The tool that I have to seat the the seat also has a flat area on the handle to use as a guage when adjusting the carb float so that the needle will seat properly with right amount of fuel in the bowl and also closing it off when gravity pulls too much in to the carb.


----------



## Mike Dee (Nov 3, 2019)

all3939 said:


> The tool that I have to seat the the seat also has a flat area on the handle to use as a guage when adjusting the carb float so that the needle will seat properly with right amount of fuel in the bowl and also closing it off when gravity pulls too much in to the carb.


Did you just say "seat the seat" ? :grin: Love it! I did order the tool, it should be here soon.

The welch plug in question is just rusted. I will assemble everything and if it's still acting up I will replace the welch plug too.

Thanks guys!


----------



## Grunt (Nov 11, 2013)

Mike Dee said:


> if it's still acting up I will replace the welch plug too.



That welch plug only covers an air passage, no need to replace it as long as the primer bulb is pushing air through it. Disconnect the primer bulb and blow through the tube, if air passes, it's not clogged.


----------



## tadawson (Jan 3, 2018)

Grunt said:


> That welch plug only covers an air passage, no need to replace it as long as the primer bulb is pushing air through it. Disconnect the primer bulb and blow through the tube, if air passes, it's not clogged.


Well, unless it can shed crap into the bowl and clog fuel passages, such as on the main jet/nut at the bottom of the bowl . . . If it was mine, it woud be long gone and replaced, Far too cheap, easy, and quick to replace to take any kind of risk at all . . . at least as I see it . . . Changing that welch plug should be 2 to 3 minutes tops (if even that long).

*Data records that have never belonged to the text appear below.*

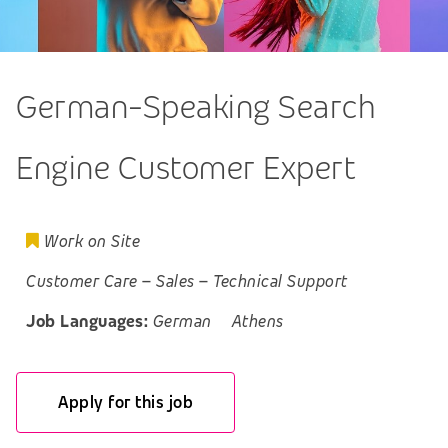
German-Speaking Search
Engine Customer Expert
Work on Site
Customer Care
–
Sales
–
Technical Support
Job Languages:
German
Athens
Apply for this job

Tools: A sharp, fairly sturdy awl. A short rod of some sort a little less than the diameter of the plug. A small hammer, and some cheap nail polish.

1) Stab the old plug near the center with the awl, not hitting the carb casting. Twist and pull the old plug out.

2) Clean the well if anything nasty is in there.

3) Set the new plug in place, with the domed side up. With the rod and mallet, tap down the dome until about flush with the carb body casting, and the plug is tight.

4) Paint the edges with the polish (naturally fuel resistant) to further seal the plug (not really needed on this one, since not airtight to begin with, but a good practice anyhow).

Done!

I have to admit, the first time I replaced plugs was a but nerve wracking, never having done it, but once you do, it's obvious how easy it is, and how hard a person would have to try to screw it up.


----------